But … you don’t need a filing cabinet and filing clerk to organise everything; you don’t have a DRIVE x where all files are but no-one can find them, and you don’t have 17 versions of the same docs with different file names.
And it’s all available to anyone (with the correct access credentials) to access anytime, anywhere with any laptop/computer, smart phone or tablet.
And you can store audio, video, web pages, images, google docs, pdf’s, word docs handwritten notes – anything that can be stored electronically.
For instance, I have a Windows laptop, android phone and tablet, my partner, Cate, has the same except mac, and my daughter, Zoe the same but windows – we have various notebooks – some we all share and others just Cate and I share.
But we can all read them on any of our devices, anywhere. Cate is in Canberra at the moment with her new grandson, and she had to go to the bank today to discuss a loan she has –she needed some paperwork to show them – she had all the data she needed on her iPhone in Evernote.
And you can allow access to different notebooks to all employees, just some, or external people and give each of them the ability to edit or not.
WHY DO YOU NEED IT?
Studies now say that now very few people will stay in the same job for more than a year (or maybe 2).
High turnover is just a fact of life now which means that you need new people to be able to get up to speed with your company as quickly as possible. Also when people leave your business, you want their knowledge of your customers and products to stay with the company so their replacement can access that knowledge easily and quickly.

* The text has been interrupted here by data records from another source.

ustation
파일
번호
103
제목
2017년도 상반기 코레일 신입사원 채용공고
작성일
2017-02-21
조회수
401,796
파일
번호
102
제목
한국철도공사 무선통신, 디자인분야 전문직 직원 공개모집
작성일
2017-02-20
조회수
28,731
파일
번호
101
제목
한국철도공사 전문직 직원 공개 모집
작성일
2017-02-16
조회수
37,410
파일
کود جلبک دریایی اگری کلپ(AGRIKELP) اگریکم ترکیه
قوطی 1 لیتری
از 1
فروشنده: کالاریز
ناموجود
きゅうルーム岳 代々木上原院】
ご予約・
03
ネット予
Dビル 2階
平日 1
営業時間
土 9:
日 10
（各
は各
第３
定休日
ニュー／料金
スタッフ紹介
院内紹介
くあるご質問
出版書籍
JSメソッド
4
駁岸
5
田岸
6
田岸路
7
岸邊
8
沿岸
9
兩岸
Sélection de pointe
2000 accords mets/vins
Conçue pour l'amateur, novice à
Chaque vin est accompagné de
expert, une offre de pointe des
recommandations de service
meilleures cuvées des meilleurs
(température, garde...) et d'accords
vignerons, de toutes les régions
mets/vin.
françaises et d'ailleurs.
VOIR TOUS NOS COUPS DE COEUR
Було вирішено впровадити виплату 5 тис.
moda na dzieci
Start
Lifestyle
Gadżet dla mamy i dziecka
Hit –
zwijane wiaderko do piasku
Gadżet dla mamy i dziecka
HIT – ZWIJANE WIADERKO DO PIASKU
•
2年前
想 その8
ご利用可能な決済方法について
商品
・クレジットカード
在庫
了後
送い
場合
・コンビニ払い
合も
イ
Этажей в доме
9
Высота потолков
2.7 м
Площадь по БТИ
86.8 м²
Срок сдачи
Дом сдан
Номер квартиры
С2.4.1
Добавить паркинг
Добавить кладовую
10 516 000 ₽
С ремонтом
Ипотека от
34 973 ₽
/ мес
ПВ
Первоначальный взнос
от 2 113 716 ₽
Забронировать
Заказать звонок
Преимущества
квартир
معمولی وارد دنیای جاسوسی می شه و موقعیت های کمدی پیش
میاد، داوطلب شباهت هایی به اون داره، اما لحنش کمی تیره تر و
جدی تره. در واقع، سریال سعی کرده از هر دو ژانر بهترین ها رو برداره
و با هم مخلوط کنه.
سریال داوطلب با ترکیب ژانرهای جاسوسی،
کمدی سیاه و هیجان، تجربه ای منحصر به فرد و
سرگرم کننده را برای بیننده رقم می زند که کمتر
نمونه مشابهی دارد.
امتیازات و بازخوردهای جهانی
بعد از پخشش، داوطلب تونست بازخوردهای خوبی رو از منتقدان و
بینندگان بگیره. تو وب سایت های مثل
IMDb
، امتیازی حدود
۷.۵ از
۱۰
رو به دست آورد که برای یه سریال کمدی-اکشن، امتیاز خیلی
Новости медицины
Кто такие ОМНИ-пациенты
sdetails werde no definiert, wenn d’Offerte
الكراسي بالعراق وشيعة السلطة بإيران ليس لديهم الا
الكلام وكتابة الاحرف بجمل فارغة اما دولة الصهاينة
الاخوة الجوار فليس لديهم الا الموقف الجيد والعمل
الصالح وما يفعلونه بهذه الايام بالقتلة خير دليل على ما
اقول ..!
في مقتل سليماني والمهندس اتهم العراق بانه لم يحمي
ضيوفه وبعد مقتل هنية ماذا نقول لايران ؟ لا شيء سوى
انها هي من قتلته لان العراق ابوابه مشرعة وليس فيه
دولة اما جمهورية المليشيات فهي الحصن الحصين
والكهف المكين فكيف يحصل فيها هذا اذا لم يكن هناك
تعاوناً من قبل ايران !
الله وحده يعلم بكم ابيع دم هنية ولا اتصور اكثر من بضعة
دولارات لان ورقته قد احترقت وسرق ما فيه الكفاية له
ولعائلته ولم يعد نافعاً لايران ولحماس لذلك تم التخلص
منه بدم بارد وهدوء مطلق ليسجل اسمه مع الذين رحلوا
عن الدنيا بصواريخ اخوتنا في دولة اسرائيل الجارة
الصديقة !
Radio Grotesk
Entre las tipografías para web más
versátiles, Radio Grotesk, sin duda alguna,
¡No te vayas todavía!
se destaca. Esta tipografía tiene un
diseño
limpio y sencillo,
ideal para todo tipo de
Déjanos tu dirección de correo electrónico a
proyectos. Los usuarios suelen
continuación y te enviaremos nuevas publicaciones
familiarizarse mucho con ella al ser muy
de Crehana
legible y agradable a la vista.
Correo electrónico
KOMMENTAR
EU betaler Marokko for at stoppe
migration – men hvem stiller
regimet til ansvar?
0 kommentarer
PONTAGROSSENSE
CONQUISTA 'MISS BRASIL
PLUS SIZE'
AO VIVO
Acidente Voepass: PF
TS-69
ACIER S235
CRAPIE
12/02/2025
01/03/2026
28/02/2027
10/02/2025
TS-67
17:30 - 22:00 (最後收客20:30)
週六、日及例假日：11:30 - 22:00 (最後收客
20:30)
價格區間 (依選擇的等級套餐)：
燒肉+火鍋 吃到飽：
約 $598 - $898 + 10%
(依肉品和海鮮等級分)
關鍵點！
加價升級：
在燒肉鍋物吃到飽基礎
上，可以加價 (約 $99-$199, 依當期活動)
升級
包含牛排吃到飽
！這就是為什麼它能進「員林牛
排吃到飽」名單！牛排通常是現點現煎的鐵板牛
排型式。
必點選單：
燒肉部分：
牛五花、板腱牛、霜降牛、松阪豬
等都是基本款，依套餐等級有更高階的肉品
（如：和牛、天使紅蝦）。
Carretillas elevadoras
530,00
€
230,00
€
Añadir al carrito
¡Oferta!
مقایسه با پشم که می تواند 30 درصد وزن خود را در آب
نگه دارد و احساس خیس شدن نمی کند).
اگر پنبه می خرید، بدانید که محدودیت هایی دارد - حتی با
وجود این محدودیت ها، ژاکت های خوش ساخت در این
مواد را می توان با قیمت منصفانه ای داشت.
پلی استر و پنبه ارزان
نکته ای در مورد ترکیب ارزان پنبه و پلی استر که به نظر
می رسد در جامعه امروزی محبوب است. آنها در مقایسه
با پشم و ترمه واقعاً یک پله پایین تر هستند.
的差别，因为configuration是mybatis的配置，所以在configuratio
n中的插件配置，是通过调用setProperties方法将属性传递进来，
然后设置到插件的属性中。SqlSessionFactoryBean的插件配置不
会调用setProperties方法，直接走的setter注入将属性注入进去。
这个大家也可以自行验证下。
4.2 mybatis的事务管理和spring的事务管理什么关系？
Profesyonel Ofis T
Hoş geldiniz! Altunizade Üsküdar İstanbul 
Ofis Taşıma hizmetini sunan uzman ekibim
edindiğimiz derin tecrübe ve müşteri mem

Research shows that salespeople spend 31% of their time searching for the correct information AND 81% of sales and marketing executives say that searching for the correct information is their number 1 area for improvement.
In the modern world, people are connected online most of their lives – they need more than paper to be convinced of anything – they need videos, audio etc.
Recent studies have shown that in the workplace 80% of emails are a waste of time and that emails take up 28% of workers’ time.
Evernote solves all of these issues and it is one of those programs that most people find easy and intuitive to use.
Now for some practical examples – say I am working on a project – I am collaborating with these people here. So I set Evernote up so they can see everything I’m doing. I can send one person a “work chat” which is an internal texting method, then we can look at the same image or text and discuss what we need to discuss (no email) Or I can set up a tag so everyone on the team will see the tasks they need to do tomorrow morning. (no emails).
This team (management) over here don’t want to know how we got the project to work or how much work it took – they just want to see where we’re up to on every Friday afternoon. Evernote will do that (no emails).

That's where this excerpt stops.